→ **What the task requires**:
Where the string "verranno" appears in a line of the material below, copy that line.

→ **Exercise material**:
################

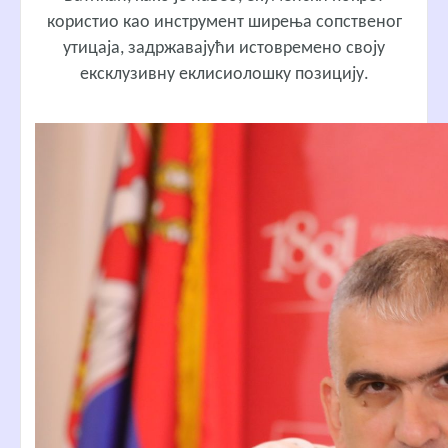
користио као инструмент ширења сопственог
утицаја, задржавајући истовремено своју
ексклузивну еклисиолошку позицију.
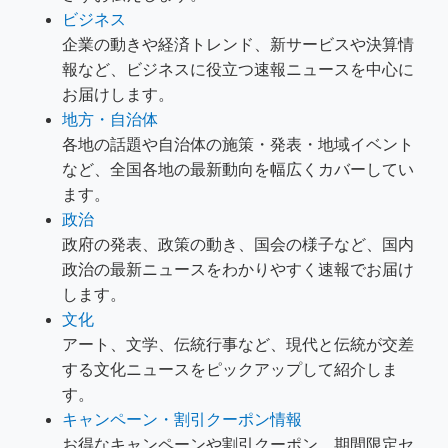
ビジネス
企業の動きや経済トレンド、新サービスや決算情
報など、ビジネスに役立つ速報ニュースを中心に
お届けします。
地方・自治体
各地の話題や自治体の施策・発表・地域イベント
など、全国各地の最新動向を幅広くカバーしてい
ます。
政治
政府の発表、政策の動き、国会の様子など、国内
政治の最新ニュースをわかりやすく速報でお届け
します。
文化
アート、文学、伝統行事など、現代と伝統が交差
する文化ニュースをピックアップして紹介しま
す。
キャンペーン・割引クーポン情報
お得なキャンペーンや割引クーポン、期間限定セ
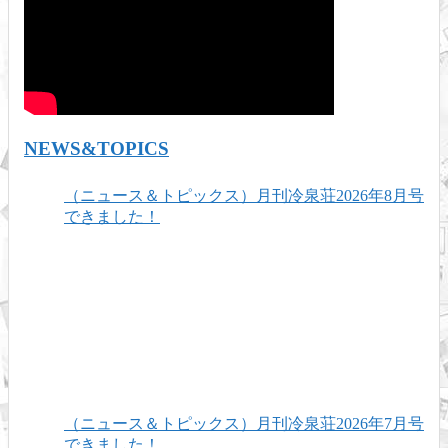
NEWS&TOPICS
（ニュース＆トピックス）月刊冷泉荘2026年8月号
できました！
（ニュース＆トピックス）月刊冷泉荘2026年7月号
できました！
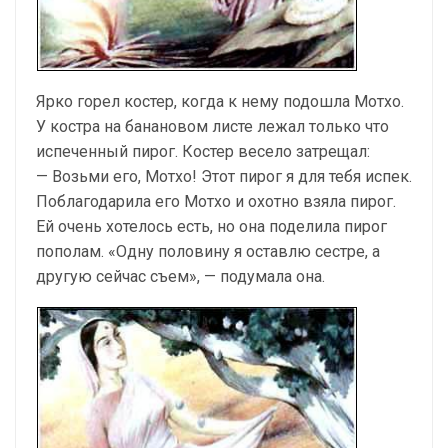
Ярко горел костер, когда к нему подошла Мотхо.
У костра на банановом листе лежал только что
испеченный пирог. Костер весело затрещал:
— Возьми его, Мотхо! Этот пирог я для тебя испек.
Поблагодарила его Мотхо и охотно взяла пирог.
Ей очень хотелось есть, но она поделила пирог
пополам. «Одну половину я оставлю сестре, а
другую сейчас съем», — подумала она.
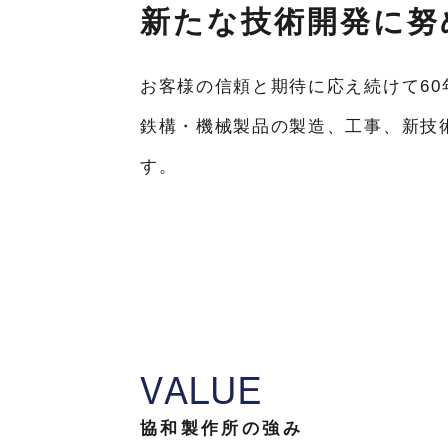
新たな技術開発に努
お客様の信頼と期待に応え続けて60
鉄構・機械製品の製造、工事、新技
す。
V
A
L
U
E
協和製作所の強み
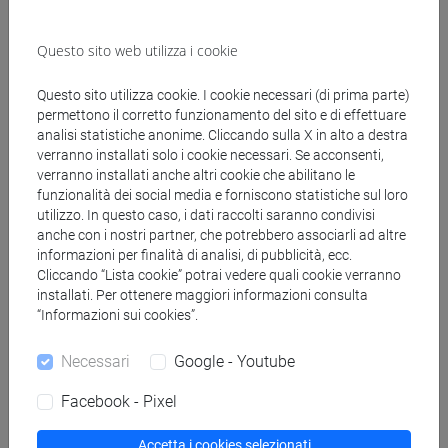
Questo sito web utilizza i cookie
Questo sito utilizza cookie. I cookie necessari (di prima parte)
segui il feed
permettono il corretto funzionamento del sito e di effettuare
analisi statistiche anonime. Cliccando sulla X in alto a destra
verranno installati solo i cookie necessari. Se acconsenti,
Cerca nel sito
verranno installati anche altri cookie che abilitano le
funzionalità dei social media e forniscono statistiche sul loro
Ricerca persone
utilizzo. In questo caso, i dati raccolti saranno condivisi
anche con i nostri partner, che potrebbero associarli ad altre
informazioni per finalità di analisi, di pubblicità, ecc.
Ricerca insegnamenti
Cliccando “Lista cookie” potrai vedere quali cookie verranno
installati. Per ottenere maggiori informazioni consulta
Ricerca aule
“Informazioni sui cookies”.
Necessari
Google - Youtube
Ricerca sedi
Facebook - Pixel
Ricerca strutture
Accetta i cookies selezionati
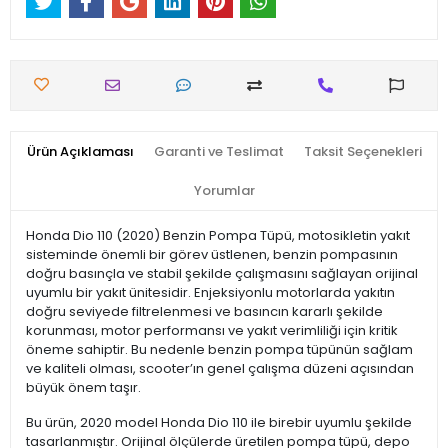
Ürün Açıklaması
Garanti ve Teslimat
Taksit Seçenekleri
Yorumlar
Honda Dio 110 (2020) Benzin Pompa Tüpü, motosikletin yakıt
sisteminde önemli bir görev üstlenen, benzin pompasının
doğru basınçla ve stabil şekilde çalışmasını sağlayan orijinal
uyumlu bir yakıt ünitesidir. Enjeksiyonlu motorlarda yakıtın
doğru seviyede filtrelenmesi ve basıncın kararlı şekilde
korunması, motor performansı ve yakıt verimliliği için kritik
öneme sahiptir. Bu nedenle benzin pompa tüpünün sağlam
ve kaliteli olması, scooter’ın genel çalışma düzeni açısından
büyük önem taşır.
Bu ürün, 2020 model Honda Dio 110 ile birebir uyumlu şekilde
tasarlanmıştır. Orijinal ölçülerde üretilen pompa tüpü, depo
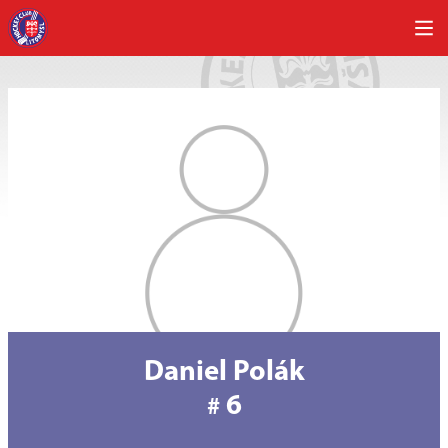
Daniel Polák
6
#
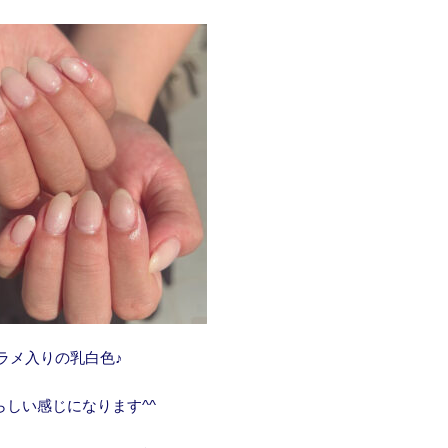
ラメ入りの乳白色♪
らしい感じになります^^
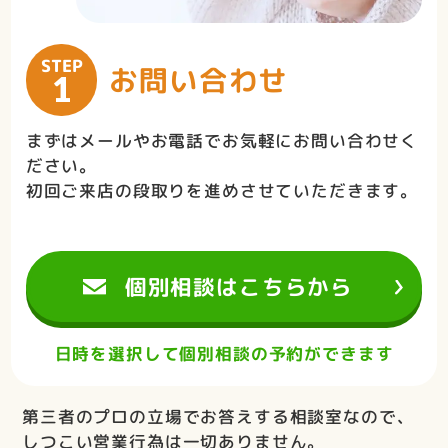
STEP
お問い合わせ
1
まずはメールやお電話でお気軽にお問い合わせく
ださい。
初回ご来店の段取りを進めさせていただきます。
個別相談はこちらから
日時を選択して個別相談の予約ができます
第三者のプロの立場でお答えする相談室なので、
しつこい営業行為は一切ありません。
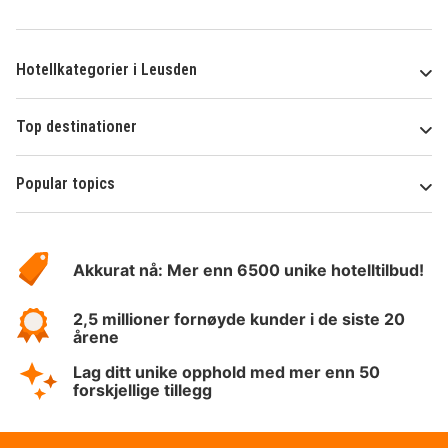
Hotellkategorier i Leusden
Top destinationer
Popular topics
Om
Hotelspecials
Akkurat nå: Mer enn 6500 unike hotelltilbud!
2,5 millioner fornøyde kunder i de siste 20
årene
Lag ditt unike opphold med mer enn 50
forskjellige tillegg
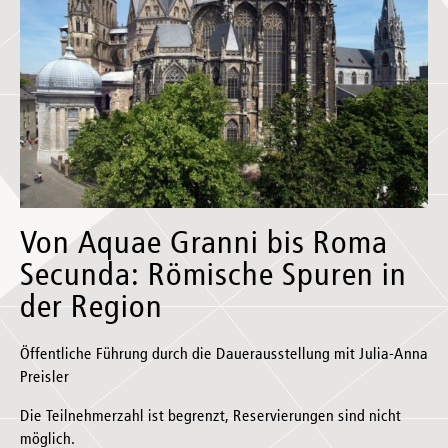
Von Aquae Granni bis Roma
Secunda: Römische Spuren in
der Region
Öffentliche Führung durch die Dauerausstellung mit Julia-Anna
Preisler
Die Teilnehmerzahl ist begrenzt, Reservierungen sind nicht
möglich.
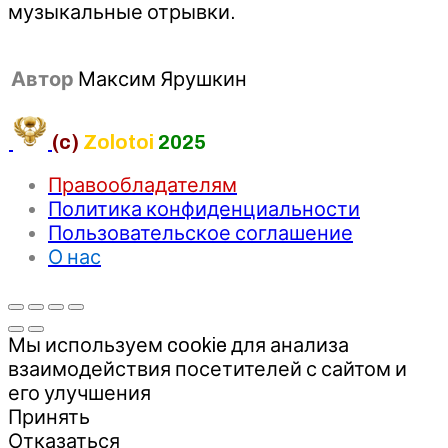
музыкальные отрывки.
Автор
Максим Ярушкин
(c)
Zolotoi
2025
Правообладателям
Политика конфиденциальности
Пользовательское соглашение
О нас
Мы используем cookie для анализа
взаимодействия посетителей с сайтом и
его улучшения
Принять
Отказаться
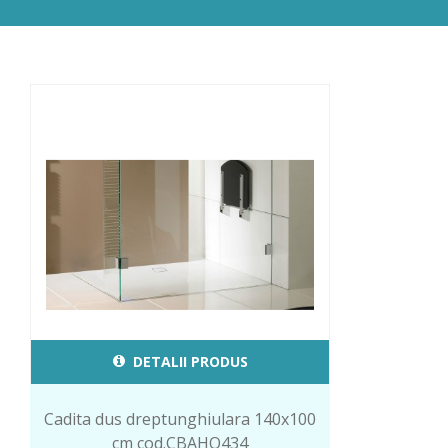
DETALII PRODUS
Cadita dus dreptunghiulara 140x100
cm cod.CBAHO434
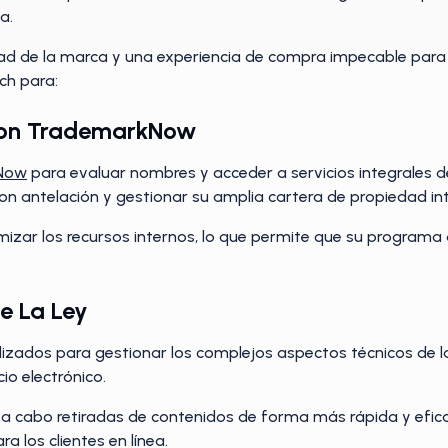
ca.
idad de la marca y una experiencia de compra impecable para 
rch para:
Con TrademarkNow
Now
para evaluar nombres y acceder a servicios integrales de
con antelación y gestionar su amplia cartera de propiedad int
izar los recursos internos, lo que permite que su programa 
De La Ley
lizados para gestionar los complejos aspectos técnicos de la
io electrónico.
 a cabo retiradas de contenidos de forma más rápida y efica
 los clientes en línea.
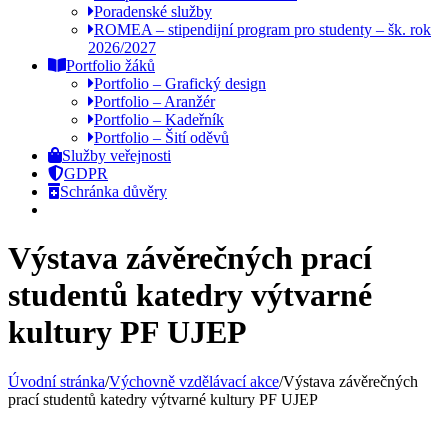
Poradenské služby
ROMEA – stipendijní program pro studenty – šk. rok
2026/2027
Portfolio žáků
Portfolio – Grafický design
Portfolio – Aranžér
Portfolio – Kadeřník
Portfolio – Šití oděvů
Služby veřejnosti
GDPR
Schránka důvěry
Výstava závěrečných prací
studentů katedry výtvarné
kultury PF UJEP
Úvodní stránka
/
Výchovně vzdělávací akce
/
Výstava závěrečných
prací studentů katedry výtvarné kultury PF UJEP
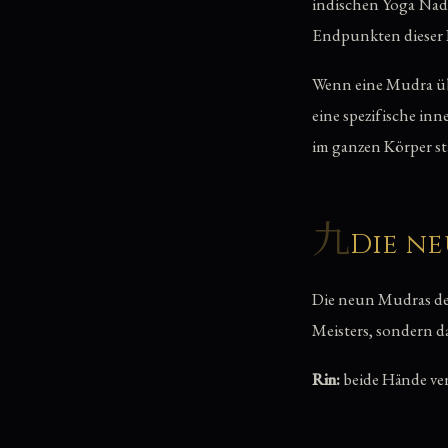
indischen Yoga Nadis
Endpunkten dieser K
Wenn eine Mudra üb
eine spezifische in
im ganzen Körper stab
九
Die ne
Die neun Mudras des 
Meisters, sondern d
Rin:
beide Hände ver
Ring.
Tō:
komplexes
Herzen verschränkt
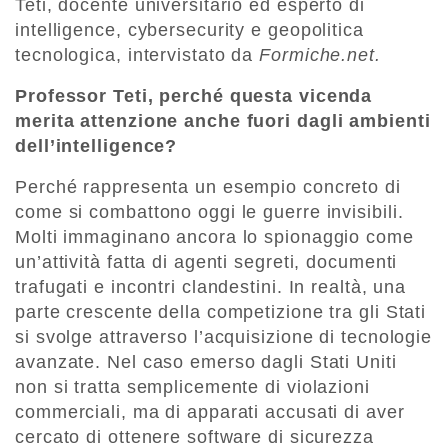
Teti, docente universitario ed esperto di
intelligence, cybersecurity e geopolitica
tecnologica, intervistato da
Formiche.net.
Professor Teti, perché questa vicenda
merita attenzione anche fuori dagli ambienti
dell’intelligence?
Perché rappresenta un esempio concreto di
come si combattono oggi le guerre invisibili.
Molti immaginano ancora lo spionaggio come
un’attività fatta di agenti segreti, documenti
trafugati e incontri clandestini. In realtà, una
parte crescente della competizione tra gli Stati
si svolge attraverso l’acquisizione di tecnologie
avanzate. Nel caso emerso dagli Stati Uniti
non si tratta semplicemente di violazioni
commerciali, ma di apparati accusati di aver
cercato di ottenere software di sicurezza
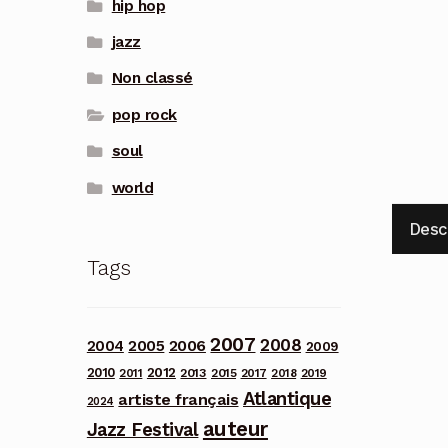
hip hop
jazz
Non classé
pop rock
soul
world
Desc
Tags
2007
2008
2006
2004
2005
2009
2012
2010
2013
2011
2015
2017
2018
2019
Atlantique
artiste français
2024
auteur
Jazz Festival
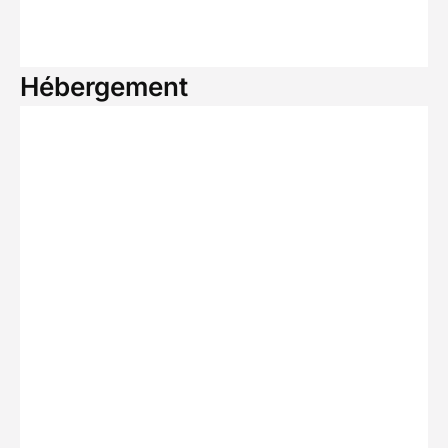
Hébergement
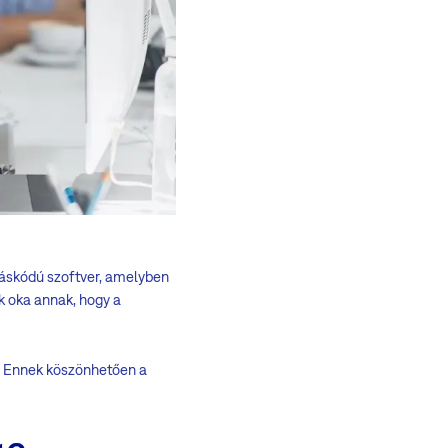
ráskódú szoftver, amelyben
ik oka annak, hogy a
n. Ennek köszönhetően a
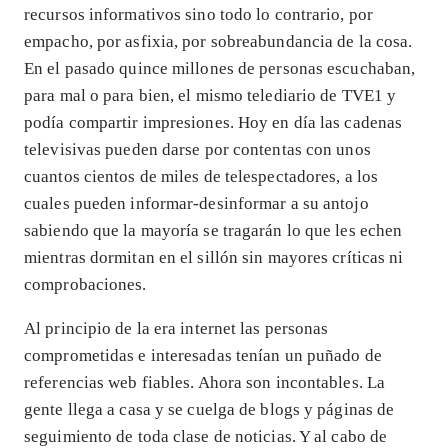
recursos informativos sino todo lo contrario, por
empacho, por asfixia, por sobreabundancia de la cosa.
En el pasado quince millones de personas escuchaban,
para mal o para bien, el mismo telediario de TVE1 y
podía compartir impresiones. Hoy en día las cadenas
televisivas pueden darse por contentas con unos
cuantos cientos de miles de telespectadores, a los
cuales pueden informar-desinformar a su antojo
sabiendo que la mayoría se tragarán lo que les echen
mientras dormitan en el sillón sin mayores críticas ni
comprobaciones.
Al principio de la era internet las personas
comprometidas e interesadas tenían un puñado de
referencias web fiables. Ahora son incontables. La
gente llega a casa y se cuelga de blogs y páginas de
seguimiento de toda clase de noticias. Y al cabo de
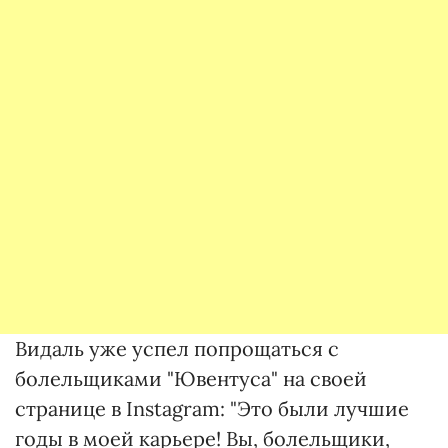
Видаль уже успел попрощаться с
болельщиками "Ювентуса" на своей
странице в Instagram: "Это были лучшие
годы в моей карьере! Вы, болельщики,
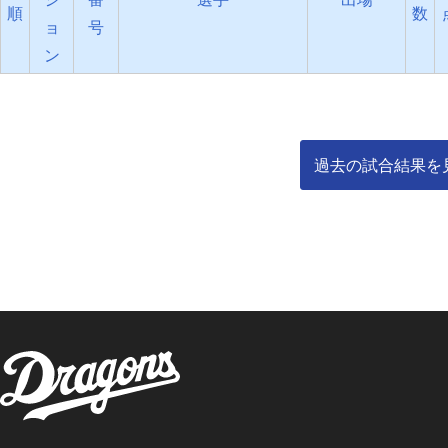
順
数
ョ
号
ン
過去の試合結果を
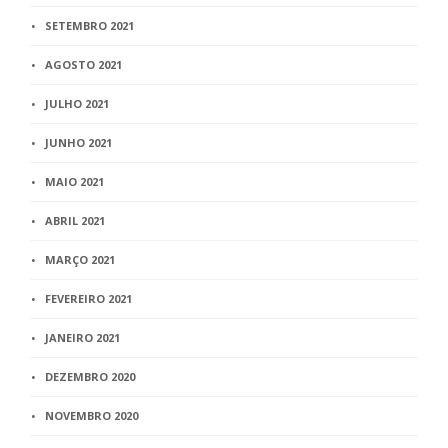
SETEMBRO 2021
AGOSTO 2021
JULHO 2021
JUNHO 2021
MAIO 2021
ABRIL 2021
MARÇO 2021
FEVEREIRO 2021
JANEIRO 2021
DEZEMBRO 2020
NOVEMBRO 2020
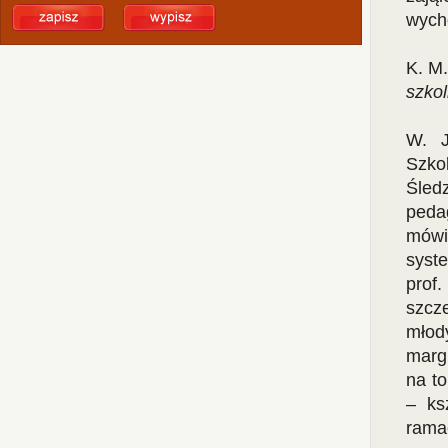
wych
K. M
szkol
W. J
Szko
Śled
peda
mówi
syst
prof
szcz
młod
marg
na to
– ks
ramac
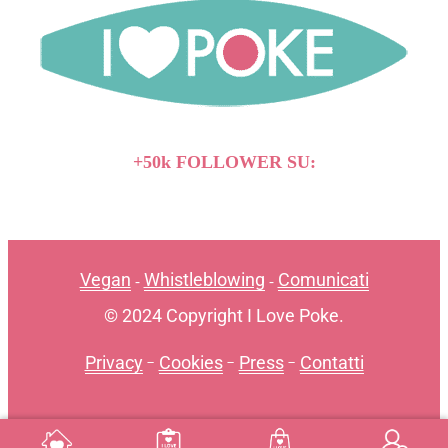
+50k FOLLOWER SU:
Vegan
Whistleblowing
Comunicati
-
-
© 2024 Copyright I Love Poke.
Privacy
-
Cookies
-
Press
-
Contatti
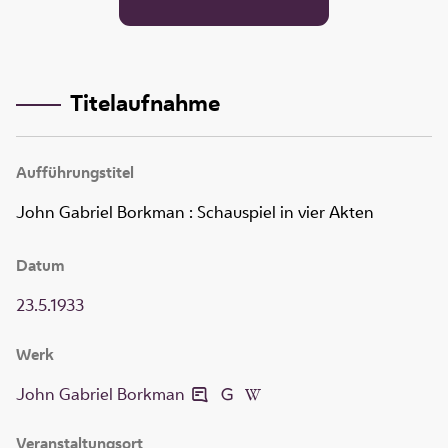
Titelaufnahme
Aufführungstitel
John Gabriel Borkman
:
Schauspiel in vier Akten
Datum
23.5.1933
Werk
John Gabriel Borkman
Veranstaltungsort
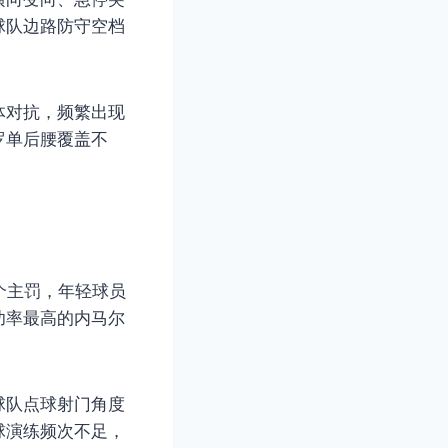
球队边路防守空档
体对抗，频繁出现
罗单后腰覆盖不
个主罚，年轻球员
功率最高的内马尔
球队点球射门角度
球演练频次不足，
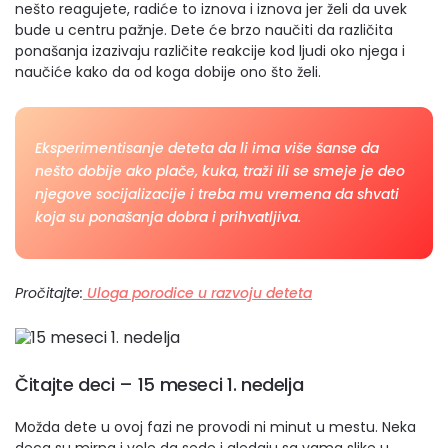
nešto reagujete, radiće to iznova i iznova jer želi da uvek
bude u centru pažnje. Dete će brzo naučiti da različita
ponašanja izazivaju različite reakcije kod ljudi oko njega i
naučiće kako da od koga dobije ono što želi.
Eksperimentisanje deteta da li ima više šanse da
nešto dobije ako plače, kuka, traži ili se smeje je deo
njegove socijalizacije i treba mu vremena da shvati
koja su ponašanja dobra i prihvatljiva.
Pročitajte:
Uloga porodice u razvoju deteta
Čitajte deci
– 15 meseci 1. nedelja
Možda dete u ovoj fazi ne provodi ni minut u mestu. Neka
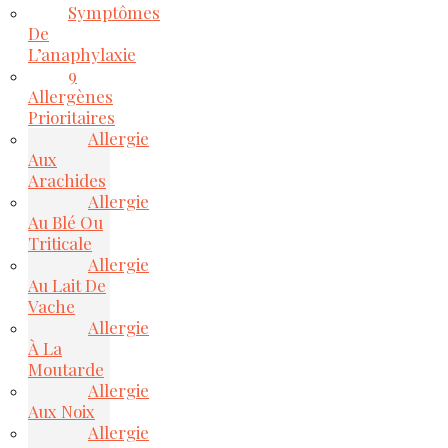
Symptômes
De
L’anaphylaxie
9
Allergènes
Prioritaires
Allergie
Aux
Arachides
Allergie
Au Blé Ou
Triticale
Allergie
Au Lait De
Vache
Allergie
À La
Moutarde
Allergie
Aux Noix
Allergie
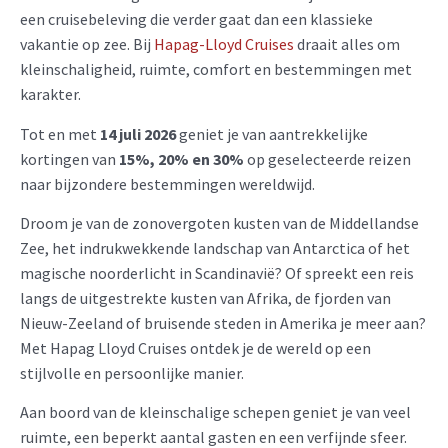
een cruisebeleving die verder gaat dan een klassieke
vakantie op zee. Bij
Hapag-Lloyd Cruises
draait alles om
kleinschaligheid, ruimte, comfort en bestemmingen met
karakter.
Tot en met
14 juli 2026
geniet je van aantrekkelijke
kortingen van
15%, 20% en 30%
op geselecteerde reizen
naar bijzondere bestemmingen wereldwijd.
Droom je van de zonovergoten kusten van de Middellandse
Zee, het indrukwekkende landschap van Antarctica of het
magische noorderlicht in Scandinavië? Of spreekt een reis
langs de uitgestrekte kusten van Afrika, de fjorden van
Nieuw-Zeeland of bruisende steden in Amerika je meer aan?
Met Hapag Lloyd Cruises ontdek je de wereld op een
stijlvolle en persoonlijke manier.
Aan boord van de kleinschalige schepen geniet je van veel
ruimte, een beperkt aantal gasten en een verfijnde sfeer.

################

→ **Answer box**:
verranno installati solo i cookie necessari. Se acconsenti,
verranno installati anche altri cookie che abilitano le
Cliccando “Lista cookie” potrai vedere quali cookie verranno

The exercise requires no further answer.